Exercise goal → Lines holding the word "kernel" are the ones to copy from the data below.
Records shown Start Marker
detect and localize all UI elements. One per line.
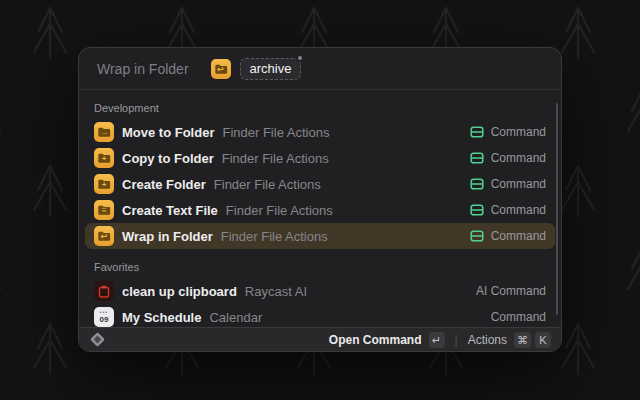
clipboard-ai-icon <box>94 281 114 301</box>
item-subtitle: Finder File Actions <box>221 229 328 244</box>
item-accessory: Command <box>491 310 546 324</box>
return-keycap: ↵ <box>429 332 445 348</box>
argument-chip[interactable]: archive <box>240 58 302 80</box>
wrap-in-folder-icon: ↩ <box>211 59 231 79</box>
wrap-symbol: ↩ <box>211 64 231 76</box>
item-subtitle: Finder File Actions <box>214 177 321 192</box>
footer-bar: Open Command ↵ | Actions ⌘ K <box>79 327 561 351</box>
section-header: Favorites <box>85 249 555 278</box>
chip-handle-badge[interactable] <box>296 54 304 62</box>
open-command-button[interactable]: Open Command <box>329 333 422 347</box>
footer-divider: | <box>455 333 458 347</box>
wrap-in-folder-icon: ↩ <box>94 226 114 246</box>
search-bar[interactable]: Wrap in Folder ↩ archive <box>79 48 561 90</box>
copy-to-folder-icon: + <box>94 148 114 168</box>
argument-chip-value: archive <box>250 61 292 76</box>
list-item[interactable]: clean up clipboardRaycast AIAI Command <box>85 278 555 304</box>
item-accessory: Command <box>491 125 546 139</box>
raycast-cursor-icon <box>90 332 105 347</box>
command-icon <box>470 151 484 165</box>
list-item[interactable]: +Copy to FolderFinder File ActionsComman… <box>85 145 555 171</box>
create-text-file-icon: ≡ <box>94 200 114 220</box>
item-accessory: Command <box>491 151 546 165</box>
list-item[interactable]: +Create FolderFinder File ActionsCommand <box>85 171 555 197</box>
item-title: clean up clipboard <box>122 284 237 299</box>
section-header: Development <box>85 96 555 119</box>
item-title: Copy to Folder <box>122 151 214 166</box>
create-folder-icon: + <box>94 174 114 194</box>
item-accessory: Command <box>491 229 546 243</box>
item-accessory: AI Command <box>476 284 546 298</box>
raycast-window: Wrap in Folder ↩ archive Development→Mov… <box>78 47 562 352</box>
command-icon <box>470 229 484 243</box>
move-to-folder-icon: → <box>94 122 114 142</box>
item-subtitle: Finder File Actions <box>222 151 329 166</box>
scrollbar-thumb[interactable] <box>556 103 558 315</box>
item-accessory: Command <box>491 203 546 217</box>
results-list: Development→Move to FolderFinder File Ac… <box>79 90 561 352</box>
list-item[interactable]: ≡Create Text FileFinder File ActionsComm… <box>85 197 555 223</box>
k-keycap: K <box>535 332 551 348</box>
calendar-icon: •••09 <box>94 307 114 327</box>
cmd-keycap: ⌘ <box>514 332 531 348</box>
item-subtitle: Calendar <box>209 310 262 325</box>
item-title: Move to Folder <box>122 125 214 140</box>
item-title: Create Text File <box>122 203 218 218</box>
command-icon <box>470 125 484 139</box>
search-context-label: Wrap in Folder <box>97 61 189 77</box>
item-subtitle: Finder File Actions <box>222 125 329 140</box>
actions-button[interactable]: Actions <box>468 333 507 347</box>
item-subtitle: Finder File Actions <box>226 203 333 218</box>
item-accessory: Command <box>491 177 546 191</box>
command-icon <box>470 203 484 217</box>
item-title: My Schedule <box>122 310 201 325</box>
list-item[interactable]: →Move to FolderFinder File ActionsComman… <box>85 119 555 145</box>
item-title: Create Folder <box>122 177 206 192</box>
item-title: Wrap in Folder <box>122 229 213 244</box>
list-item[interactable]: ↩Wrap in FolderFinder File ActionsComman… <box>85 223 555 249</box>
command-icon <box>470 177 484 191</box>
item-subtitle: Raycast AI <box>245 284 307 299</box>
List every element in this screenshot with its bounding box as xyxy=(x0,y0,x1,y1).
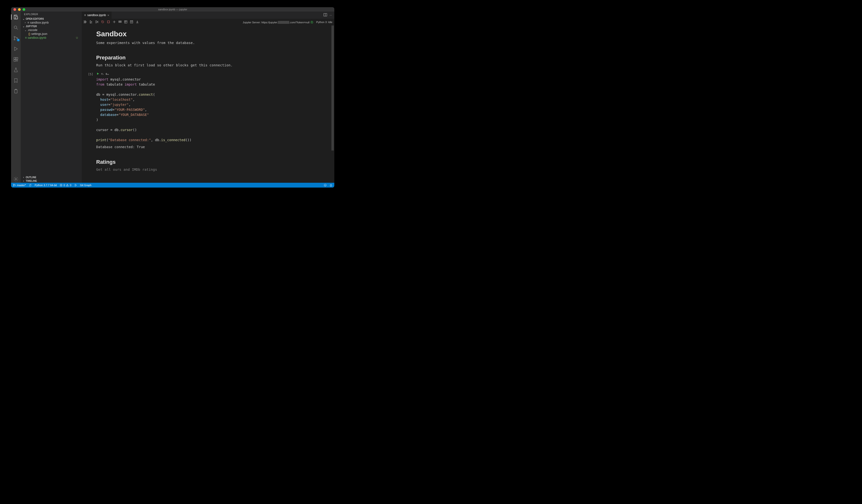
sidebar-title: EXPLORER xyxy=(21,12,82,17)
connected-icon: ⦿ xyxy=(310,21,313,24)
search-icon[interactable] xyxy=(11,24,21,31)
svg-rect-13 xyxy=(119,21,121,22)
explorer-icon[interactable] xyxy=(11,13,21,21)
close-editor-icon[interactable]: × xyxy=(24,21,26,24)
sync-status[interactable] xyxy=(29,184,32,187)
status-bar: master* Python 3.7.7 64-bit 0 0 Git Grap… xyxy=(11,183,334,188)
interrupt-kernel-icon[interactable] xyxy=(107,20,110,24)
folder-label: .vscode xyxy=(27,28,37,32)
open-editors-section[interactable]: ⌄ OPEN EDITORS xyxy=(21,17,82,21)
svg-rect-8 xyxy=(15,90,17,93)
tab-label: sandbox.ipynb xyxy=(87,13,106,17)
svg-rect-5 xyxy=(16,57,18,59)
code-content[interactable]: import mysql.connector from tabulate imp… xyxy=(96,76,330,144)
markdown-paragraph: Get all ours and IMDb ratings xyxy=(96,167,330,172)
markdown-h2-ratings: Ratings xyxy=(96,159,330,165)
git-status-badge: U xyxy=(76,36,78,39)
svg-rect-15 xyxy=(125,21,127,23)
window-title: sandbox.ipynb — jupyter xyxy=(11,8,334,11)
editor-area: ≡ sandbox.ipynb × ··· xyxy=(82,12,334,183)
source-control-icon[interactable]: 7 xyxy=(11,35,21,42)
open-editor-item[interactable]: × ≡ sandbox.ipynb xyxy=(21,21,82,25)
variables-icon[interactable] xyxy=(124,20,128,24)
clipboard-icon[interactable] xyxy=(11,88,21,95)
export-icon[interactable] xyxy=(136,20,139,24)
open-editor-label: sandbox.ipynb xyxy=(30,21,49,24)
notebook-file-icon: ≡ xyxy=(84,13,86,17)
svg-point-17 xyxy=(13,184,14,185)
svg-rect-12 xyxy=(107,21,110,23)
markdown-paragraph: Some experiments with values from the da… xyxy=(96,40,330,45)
outline-label: OUTLINE xyxy=(26,176,36,179)
svg-rect-14 xyxy=(119,22,121,23)
settings-gear-icon[interactable] xyxy=(11,175,21,183)
tab-close-icon[interactable]: × xyxy=(107,13,109,17)
git-branch-status[interactable]: master* xyxy=(13,184,26,187)
problems-status[interactable]: 0 0 xyxy=(60,184,71,187)
run-above-icon[interactable] xyxy=(90,20,93,24)
svg-point-2 xyxy=(14,39,15,40)
notebook-file-icon: ≡ xyxy=(27,21,29,24)
markdown-paragraph: Run this block at first load so other bl… xyxy=(96,63,330,68)
tree-file-sandbox[interactable]: ≡ sandbox.ipynb U xyxy=(21,36,82,40)
timeline-label: TIMELINE xyxy=(26,180,37,182)
svg-rect-6 xyxy=(14,59,16,61)
notebook-toolbar: Jupyter Server: https://jupyter.xxxxxxxx… xyxy=(82,19,334,26)
branch-label: master* xyxy=(17,184,26,187)
cell-more-icon[interactable]: �⅏ xyxy=(106,73,109,75)
workspace-section[interactable]: ⌄ JUPYTER xyxy=(21,25,82,28)
json-file-icon: {} xyxy=(28,32,30,36)
svg-rect-16 xyxy=(130,21,133,23)
clear-outputs-icon[interactable] xyxy=(118,20,122,24)
scrollbar-thumb[interactable] xyxy=(331,26,334,150)
chevron-right-icon: › xyxy=(22,176,25,179)
svg-point-1 xyxy=(14,36,15,38)
tree-file-settings[interactable]: {} settings.json xyxy=(21,32,82,36)
split-editor-icon[interactable] xyxy=(324,13,327,17)
svg-point-21 xyxy=(324,184,326,186)
more-actions-icon[interactable]: ··· xyxy=(329,13,332,17)
tree-folder-vscode[interactable]: ⌄ .vscode xyxy=(21,28,82,32)
chevron-down-icon: ⌄ xyxy=(22,17,25,20)
svg-point-10 xyxy=(15,178,17,180)
code-cell[interactable]: [5] M↓ �⅏ import mysql.connector from ta… xyxy=(96,72,330,150)
svg-rect-4 xyxy=(14,57,16,59)
run-cell-icon[interactable] xyxy=(97,72,99,76)
outline-section[interactable]: › OUTLINE xyxy=(21,175,82,179)
jupyter-server-status[interactable]: Jupyter Server: https://jupyter.xxxxxxxx… xyxy=(243,21,313,24)
run-status-icon[interactable] xyxy=(74,184,77,187)
chevron-down-icon: ⌄ xyxy=(25,29,26,31)
svg-rect-7 xyxy=(16,60,18,61)
vscode-window: sandbox.ipynb — jupyter 7 xyxy=(11,7,334,188)
restart-kernel-icon[interactable] xyxy=(101,20,104,24)
feedback-icon[interactable] xyxy=(324,184,327,187)
activity-bar: 7 xyxy=(11,12,21,183)
git-graph-status[interactable]: Git Graph xyxy=(80,184,92,187)
save-icon[interactable] xyxy=(130,20,133,24)
run-all-icon[interactable] xyxy=(84,20,87,24)
kernel-status[interactable]: Python 3: Idle xyxy=(316,21,332,24)
notebook-content[interactable]: Sandbox Some experiments with values fro… xyxy=(82,26,334,183)
notifications-icon[interactable] xyxy=(329,184,332,187)
run-by-line-icon[interactable]: M↓ xyxy=(101,73,104,75)
run-below-icon[interactable] xyxy=(95,20,99,24)
cell-toolbar: M↓ �⅏ xyxy=(96,72,330,76)
markdown-h2-preparation: Preparation xyxy=(96,55,330,61)
add-cell-icon[interactable] xyxy=(113,20,116,24)
cell-execution-count: [5] xyxy=(88,72,93,76)
test-icon[interactable] xyxy=(11,66,21,74)
tab-bar: ≡ sandbox.ipynb × ··· xyxy=(82,12,334,19)
bookmark-icon[interactable] xyxy=(11,77,21,84)
python-interpreter-status[interactable]: Python 3.7.7 64-bit xyxy=(35,184,57,187)
run-debug-icon[interactable] xyxy=(11,45,21,52)
tab-sandbox[interactable]: ≡ sandbox.ipynb × xyxy=(82,12,112,19)
file-label: sandbox.ipynb xyxy=(28,36,46,39)
extensions-icon[interactable] xyxy=(11,56,21,63)
titlebar: sandbox.ipynb — jupyter xyxy=(11,7,334,12)
workspace-label: JUPYTER xyxy=(26,25,37,28)
chevron-right-icon: › xyxy=(22,180,25,182)
timeline-section[interactable]: › TIMELINE xyxy=(21,179,82,183)
notebook-file-icon: ≡ xyxy=(25,36,27,39)
scm-badge: 7 xyxy=(17,39,20,41)
scrollbar[interactable] xyxy=(331,26,334,183)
Records shown End Marker
Solution for this task →
interrupt-kernel-icon[interactable] xyxy=(107,20,110,24)
restart-kernel-icon[interactable] xyxy=(101,20,104,24)
kernel-status[interactable]: Python 3: Idle xyxy=(316,21,332,24)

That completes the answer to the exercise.